Yine de, bu değişimleri yalnızca yenilenmiş bir otoriterlik perspektifiyle görmek hata olur. Bu adımlar, aynı zamanda monarşinin dönüşen bir toplumda yeni toplumsal gerçekliklere uyum sağlama çabasını da yansıtıyor. Çünkü Suudi Arabistan’ın halkının yönetim biçimini değiştirmek gibi bir arzusu var mı sorusunun elle tutulur bir cevabı yok. Genel olarak görüştüğümüz insanlar halihazırdaki sistem içinde hakların iyileştirildiği ve reformun katiyetle uygulandığı şeffaf bir sistem arayışında. Kadınların iş gücüne katılımı rekor seviyelere ulaştı, toplum üzerinde dini denetim azaltıldı ve kamu hayatı on yıl öncesine kıyasla çok daha açık.
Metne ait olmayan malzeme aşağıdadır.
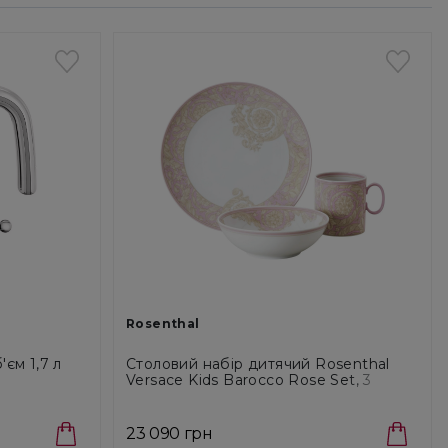
Rosenthal
єм 1,7 л
Столовий набір дитячий Rosenthal
Versace Kids Barocco Rose Set, 3
предмети (19335-403780-28447)
23 090 грн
Bu reformlar, siyasi özgürlüklerdeki devam eden sınırlamalara rağmen anlamlı birer toplumsal girişim olarak yorumlanabilir.
Sonuç olarak, Suudi Arabistan bir dönüm noktasında. Yeni Suudluluk tahayyülü, hem vatandaşlarına hem dünyaya farklı bir İslami modernlik yansıtıyor. Ancak bu kimlik politikasının tamamen mekanlar, resmi söylem gibi elit politikası üzerinden başarıya ulaşması beklenemez. MbS’in idealize ettiği Suudluluğun başarısı, Suud halkının bu yeni tarih, miras ve yaşam tarzı anlatılarını nasıl benimseyeceklerine bağlı olacak.